The company was established under a federal government initiative in 1995 to provide a range of testing services across technical and business platforms. Access chief executive officer, Tony Bailey, said the company decided to "work with off-shoring" 18 months ago after deciding the practice was "here to stay".
"We had three choices to what we could do; we could do nothing, we could kick up a fuss and try and ignore the fact that it's [off-shoring] here, or we could try and create something new that's imported and offer the Australian clients something that's unique," said Bailey.
He continues that Access chose Satyam as the company's outsourcing partner as it "stood out as being both in tune with the local conditions and also very much aware that not everything is a simple matter of taking it up and off-shoring it to India".
Satyam markets itself as the "leading global consulting and IT services company," offering various services with "onsite, offshore and offsite delivery capabilities to provide the best cost and time advantage".
Bailey admits that some Access clients were concerned with "quality issues and cultural differences" in the testing services. However, he said the partnership could bring clients "the best of both worlds".
"We complement each others skill sets," said Bailey. "We'll have an integrated testing service offering for Australian based clients and we bring to the table certain aspects of testing that Satyam don't have, particularly at the front end of town."

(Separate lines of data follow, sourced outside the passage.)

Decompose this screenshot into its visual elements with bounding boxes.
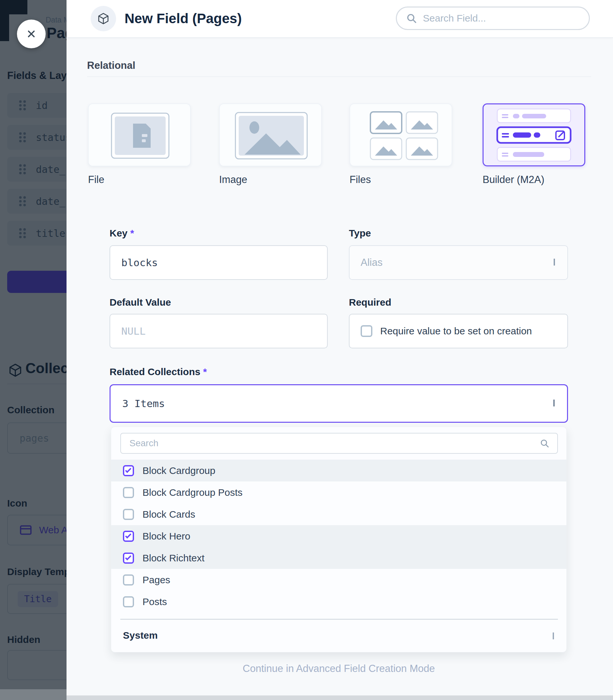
image-illustration [220,104,323,167]
collection-option-label: Block Cardgroup Posts [143,487,243,498]
app-canvas: Data M Pages Fields & Layouts idstatusda… [0,0,613,700]
modal-overlay[interactable] [0,0,66,700]
collection-option[interactable]: Block Hero [111,525,567,547]
field-icon-circle [91,6,116,31]
collection-option-label: Block Cardgroup [143,465,215,476]
system-row[interactable]: System [111,625,567,646]
search-icon [406,13,417,24]
field-search-input[interactable] [423,13,579,24]
close-button[interactable] [17,20,45,48]
close-icon [25,28,38,40]
related-collections-dropdown: Block CardgroupBlock Cardgroup PostsBloc… [111,427,567,652]
builder-illustration [484,104,584,165]
collection-option-list: Block CardgroupBlock Cardgroup PostsBloc… [111,459,567,612]
card-label-files: Files [350,174,371,185]
related-collections-label: Related Collections * [109,366,207,377]
collection-option[interactable]: Block Richtext [111,547,567,569]
chevron-down-icon [554,259,555,265]
drawer-header: New Field (Pages) [66,0,613,38]
check-icon [125,532,131,539]
card-files[interactable] [350,103,452,166]
required-checkbox-label: Require value to be set on creation [380,325,532,337]
default-value-input[interactable] [109,314,328,348]
collection-option-label: Block Cards [143,509,195,520]
related-collections-value: 3 Items [122,398,165,410]
checkbox[interactable] [123,509,134,520]
checkbox[interactable] [123,596,134,607]
file-illustration [89,104,192,167]
collection-option-label: Block Richtext [143,553,205,563]
checkbox[interactable] [123,553,134,563]
drawer-title: New Field (Pages) [125,11,242,26]
check-icon [125,554,131,560]
collection-option[interactable]: Pages [111,569,567,591]
type-label: Type [349,228,371,239]
card-builder-m2a[interactable] [483,103,585,166]
collection-search[interactable] [120,433,558,454]
key-label: Key * [109,228,134,239]
collection-option-label: Posts [143,596,167,607]
chevron-up-icon [553,400,555,406]
type-value: Alias [361,257,382,269]
checkbox[interactable] [123,465,134,476]
related-collections-select[interactable]: 3 Items [109,384,568,423]
chevron-right-icon [553,633,554,639]
collection-option[interactable]: Block Cardgroup [111,459,567,481]
checkbox[interactable] [123,574,134,585]
required-checkbox[interactable] [361,325,373,337]
key-input[interactable] [109,245,328,280]
type-select[interactable]: Alias [349,245,568,280]
new-field-drawer: New Field (Pages) Relational [66,0,613,700]
advanced-mode-link[interactable]: Continue in Advanced Field Creation Mode [109,663,568,675]
required-field: Require value to be set on creation [349,314,568,348]
files-illustration [350,104,453,167]
card-file[interactable] [88,103,191,166]
collection-option[interactable]: Block Cardgroup Posts [111,481,567,503]
collection-search-input[interactable] [129,438,527,449]
divider [87,76,591,77]
system-label: System [123,630,158,641]
field-search[interactable] [396,7,590,30]
search-icon [540,438,549,448]
card-image[interactable] [219,103,322,166]
section-relational: Relational [87,60,135,72]
collection-option[interactable]: Posts [111,591,567,612]
collection-option-label: Pages [143,574,170,585]
checkbox[interactable] [123,531,134,542]
check-icon [125,467,131,473]
drawer-footer-edge [66,696,613,700]
card-label-file: File [88,174,104,185]
required-label: Required [349,297,391,308]
checkbox[interactable] [123,487,134,498]
collection-option[interactable]: Block Cards [111,503,567,525]
card-label-builder: Builder (M2A) [483,174,545,185]
default-value-label: Default Value [109,297,171,308]
sidebar-footer-tint [0,689,66,700]
collection-option-label: Block Hero [143,531,191,542]
divider [120,619,558,620]
box-icon [97,12,110,25]
card-label-image: Image [219,174,247,185]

"They'll [Satyam] continue to do their software development, of which testing is obviously a subset, and we will deal with all the front end local testing that's required."
Bailey maintains that all projects that are off-shored to Satyam will be validated in Australia before getting the green light for domestic consumption.
According to Bailey, test execution is an aspect of the company's processes that is easily off-shored as the procedures are easily executed.
"There are certain elements that are capable of being off-shored very appropriately," he said. "The higher end the value add stuff, the test strategy the planning, understanding the business goals and strategies, that's where our unique strength is and that's where Satyam also have a unique strength in the process end of town."
Bailey describes Access as "market realists," saying that the partnership is working with the reality of off-shoring to create jobs locally.
"Off-shoring is here to stay, we can't stop it. If we sit and do nothing we'll lose jobs. If were actually creative and come up with what we've come up with we'll creative jobs here locally," he said.
Access is "trying to create new value-added services that haven't been in the economy before," said Bailey.
"You have a choice you can sit and live in fear of it or you can actually adapt to the change, look at where the new opportunities are created that have never been there before and create a service that fills that need and that's what we've done."
Access provides services for 11 of the 20 Australian stock exchange listed companies, according to Bailey, as well as state and federal government departments and major universities.